Not just a pretty website

PR Consultant John Warren discusses the usability of websites.

You paid a designer to build you a new website, and it looks great: it works well on mobile devices, has some big banner images, a video promoting your latest product on your home page, a feed of your latest Twitter activity, and all the information your customers told you they wanted.

But what if, despite this, your website was actually harming your business?

While it’s good to keep your aesthetics fresh and your content sharp, you’ll cause lasting damage by ignoring the most important thing about your website – its usability.

Here are five simple usability principles websites often forget.

It should be obvious what the website is for. Any visitor to your website should be able to work out what your business is within milliseconds of arriving. This may sound obvious, but how do we know what you do and why we should stay?

If visitors need to apply effort to understand what you do, you’re off to a bad start. Usability expert, Steve Krug, sums this up nicely in his book ‘Don’t Make Me Think’: “Making every page or screen self-evident is like having good lighting in a store: it just makes everything seem better.”

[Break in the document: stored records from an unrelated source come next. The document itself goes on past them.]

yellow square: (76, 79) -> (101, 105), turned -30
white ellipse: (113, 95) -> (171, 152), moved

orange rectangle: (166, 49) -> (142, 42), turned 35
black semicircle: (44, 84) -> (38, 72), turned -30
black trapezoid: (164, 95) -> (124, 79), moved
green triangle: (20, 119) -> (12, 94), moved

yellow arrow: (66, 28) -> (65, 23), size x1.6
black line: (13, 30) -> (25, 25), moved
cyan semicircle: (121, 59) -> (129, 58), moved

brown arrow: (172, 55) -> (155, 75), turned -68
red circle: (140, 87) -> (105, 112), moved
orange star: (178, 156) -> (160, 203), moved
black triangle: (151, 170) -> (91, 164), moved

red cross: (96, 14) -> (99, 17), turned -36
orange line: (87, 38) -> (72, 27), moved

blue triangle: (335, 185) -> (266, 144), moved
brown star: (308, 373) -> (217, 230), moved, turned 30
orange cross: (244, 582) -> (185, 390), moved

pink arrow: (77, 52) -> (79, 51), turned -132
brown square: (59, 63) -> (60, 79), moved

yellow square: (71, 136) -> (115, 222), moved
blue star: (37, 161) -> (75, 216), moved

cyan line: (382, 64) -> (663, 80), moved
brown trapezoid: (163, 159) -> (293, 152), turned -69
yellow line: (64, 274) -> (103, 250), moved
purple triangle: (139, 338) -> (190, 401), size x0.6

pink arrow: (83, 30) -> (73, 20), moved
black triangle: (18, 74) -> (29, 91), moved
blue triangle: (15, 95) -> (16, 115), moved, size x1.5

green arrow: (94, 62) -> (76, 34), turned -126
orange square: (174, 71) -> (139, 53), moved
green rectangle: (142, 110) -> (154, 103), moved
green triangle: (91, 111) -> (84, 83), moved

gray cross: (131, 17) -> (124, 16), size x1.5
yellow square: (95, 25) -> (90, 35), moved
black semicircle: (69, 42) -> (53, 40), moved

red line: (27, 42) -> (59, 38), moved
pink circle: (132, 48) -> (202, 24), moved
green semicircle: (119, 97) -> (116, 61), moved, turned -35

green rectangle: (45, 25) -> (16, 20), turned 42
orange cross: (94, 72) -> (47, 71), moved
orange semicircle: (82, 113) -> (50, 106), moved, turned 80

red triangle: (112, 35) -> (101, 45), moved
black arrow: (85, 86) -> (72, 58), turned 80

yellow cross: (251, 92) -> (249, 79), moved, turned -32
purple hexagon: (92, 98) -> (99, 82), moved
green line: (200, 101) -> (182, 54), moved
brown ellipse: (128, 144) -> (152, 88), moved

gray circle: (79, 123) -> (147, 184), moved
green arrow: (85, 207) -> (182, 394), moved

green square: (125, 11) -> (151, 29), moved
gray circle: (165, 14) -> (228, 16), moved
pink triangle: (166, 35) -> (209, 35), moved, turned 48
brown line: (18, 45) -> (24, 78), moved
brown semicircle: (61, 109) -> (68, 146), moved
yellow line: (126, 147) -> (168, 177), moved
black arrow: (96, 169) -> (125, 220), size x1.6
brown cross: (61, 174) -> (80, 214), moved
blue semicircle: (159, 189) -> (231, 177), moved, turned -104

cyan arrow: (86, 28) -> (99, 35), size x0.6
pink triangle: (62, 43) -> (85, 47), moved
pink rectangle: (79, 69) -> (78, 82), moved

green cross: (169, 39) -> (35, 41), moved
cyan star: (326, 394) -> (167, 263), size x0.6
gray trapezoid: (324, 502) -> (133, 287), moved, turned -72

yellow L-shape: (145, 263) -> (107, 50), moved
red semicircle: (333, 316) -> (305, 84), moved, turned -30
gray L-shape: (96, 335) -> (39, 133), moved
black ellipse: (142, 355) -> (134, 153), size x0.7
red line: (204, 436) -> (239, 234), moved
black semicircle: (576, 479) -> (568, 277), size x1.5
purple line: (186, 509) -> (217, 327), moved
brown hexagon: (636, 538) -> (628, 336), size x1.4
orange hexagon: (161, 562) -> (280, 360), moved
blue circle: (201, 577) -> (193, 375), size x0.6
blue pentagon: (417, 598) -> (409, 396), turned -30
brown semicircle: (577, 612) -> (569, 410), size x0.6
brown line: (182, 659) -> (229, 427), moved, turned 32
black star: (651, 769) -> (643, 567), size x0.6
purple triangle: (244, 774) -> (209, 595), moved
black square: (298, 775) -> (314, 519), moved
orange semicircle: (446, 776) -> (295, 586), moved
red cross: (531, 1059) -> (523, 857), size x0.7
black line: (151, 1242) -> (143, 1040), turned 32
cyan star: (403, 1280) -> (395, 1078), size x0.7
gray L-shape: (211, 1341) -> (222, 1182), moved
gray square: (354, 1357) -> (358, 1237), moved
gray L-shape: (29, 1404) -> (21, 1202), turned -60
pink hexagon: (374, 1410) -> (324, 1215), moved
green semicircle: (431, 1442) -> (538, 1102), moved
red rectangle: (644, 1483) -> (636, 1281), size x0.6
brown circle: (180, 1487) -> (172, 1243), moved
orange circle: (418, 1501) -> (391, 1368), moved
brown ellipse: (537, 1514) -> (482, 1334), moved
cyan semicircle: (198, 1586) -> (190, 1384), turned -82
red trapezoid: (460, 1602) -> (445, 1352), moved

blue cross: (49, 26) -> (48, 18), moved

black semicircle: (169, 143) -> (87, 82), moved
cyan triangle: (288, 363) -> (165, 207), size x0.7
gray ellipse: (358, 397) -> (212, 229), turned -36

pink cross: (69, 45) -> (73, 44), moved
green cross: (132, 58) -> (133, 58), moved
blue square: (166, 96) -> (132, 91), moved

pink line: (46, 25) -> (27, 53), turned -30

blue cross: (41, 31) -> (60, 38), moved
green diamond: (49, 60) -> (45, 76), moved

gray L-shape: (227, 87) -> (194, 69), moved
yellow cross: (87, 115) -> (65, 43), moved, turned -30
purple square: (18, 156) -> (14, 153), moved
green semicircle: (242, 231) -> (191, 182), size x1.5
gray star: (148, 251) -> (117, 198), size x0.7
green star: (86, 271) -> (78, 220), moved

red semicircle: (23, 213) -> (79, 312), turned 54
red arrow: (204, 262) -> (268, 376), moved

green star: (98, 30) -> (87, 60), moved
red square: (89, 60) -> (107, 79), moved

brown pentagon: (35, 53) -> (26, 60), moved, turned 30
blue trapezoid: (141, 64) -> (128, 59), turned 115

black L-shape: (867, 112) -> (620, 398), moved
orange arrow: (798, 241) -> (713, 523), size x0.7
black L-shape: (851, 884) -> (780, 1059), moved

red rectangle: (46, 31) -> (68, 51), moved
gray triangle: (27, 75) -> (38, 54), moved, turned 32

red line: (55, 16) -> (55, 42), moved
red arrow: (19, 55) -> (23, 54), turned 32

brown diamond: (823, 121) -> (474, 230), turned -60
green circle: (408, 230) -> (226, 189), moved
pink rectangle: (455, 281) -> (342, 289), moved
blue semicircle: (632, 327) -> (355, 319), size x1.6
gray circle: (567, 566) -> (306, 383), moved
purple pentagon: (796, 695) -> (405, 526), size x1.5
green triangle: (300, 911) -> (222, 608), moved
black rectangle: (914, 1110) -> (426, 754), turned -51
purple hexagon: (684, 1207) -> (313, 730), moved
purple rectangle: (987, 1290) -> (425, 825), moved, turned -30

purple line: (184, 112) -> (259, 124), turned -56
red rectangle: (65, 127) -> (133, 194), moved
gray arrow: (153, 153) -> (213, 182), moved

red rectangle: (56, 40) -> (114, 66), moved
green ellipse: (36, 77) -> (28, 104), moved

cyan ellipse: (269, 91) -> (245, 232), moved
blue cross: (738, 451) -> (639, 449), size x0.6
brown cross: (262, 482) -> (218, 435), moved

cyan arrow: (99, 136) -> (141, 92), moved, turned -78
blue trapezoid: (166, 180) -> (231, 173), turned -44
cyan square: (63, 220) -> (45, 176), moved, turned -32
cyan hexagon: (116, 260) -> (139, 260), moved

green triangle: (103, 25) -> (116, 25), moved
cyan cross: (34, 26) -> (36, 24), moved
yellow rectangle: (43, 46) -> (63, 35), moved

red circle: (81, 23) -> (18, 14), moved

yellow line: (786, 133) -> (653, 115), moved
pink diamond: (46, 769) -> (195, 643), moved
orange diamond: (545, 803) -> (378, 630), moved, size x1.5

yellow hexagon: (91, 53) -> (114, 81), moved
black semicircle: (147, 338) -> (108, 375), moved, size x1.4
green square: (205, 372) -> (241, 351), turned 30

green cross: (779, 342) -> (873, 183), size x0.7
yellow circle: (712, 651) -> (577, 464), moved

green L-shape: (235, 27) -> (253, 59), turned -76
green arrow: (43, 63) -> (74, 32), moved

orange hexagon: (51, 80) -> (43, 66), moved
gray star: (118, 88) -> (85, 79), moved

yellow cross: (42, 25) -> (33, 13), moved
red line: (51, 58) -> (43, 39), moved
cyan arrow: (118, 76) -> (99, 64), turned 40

Don’t listen to your users. We always encourage our clients to make sure their website developments are based on insight gained through research with real users. Nothing gives you a better understanding of how your website performs like testing.

The key here is not just to listen to what your users tell you, but to watch what they do. It’s only by actually watching them try to perform key tasks and observing what they find easy and where they get stuck, that you’ll really be able to tell if they can successfully find what they’re looking for.

Your website will be changing all the time as new content is added, or structures and layouts are tweaked. We recommend regular testing to identify obvious problems and help you prioritise future developments.

Navigation, navigation, navigation. Helping your visitors to find their way around a website without requiring any effort should be your primary goal. When it comes to conversations about hierarchy of content (which bits are most important) and how to organise them, make sure your decisions are made based on what you know about the needs of users, not what your own team thinks.

There are plenty of free survey tools out there – find out what most people are looking for and make that the easiest thing to find (you can check if your designs are successful through testing).

Make sure you design your site for all types of users too. Some people always head for the search bar, while others prefer to browse for what they’re looking for. Your search function should be easy to find and available from anywhere on your site.

Website users also always like to know where they are, and to be able to bail out at any time and head back to the home page, so help orientate your users with a breadcrumb trail and an easily visible home button.

Use fewer words, and make them better. When it comes to website content, less is most definitely more. Being faced with a lengthy product description of any kind is highly off putting and likely to send your users heading for the hills.

Content writing is a skill, so make sure anything you write for your website is checked for usefulness, consistent tone of voice, and relevance before being published.

Check your analytics to see how long users spend on product pages. If a page has 1,000 words but visitors only stay for three seconds, you can be pretty sure your copy could be better.

Avoid dark patterns. A dark pattern is a deliberate use of a tool, technique or design that tricks a user into doing something they don’t want to on a website, usually to generate income.

There are lots of examples of these: the invisible ‘unsubscribe’ box; forced continuity (making users subscribe to a free trial then charging them when the trial period ends without notification); or unintended sign up to a newsletter.

None of us like to feel conned into spending money, and while they may generate additional revenue in the short term, in the long run dark patterns will always harm your business.

As well as putting yourself up for being shamed on social media (#darkpatterns), you’re leaving yourself open to competition from a less shady operator willing to attract custom through good user experiences and ethical design.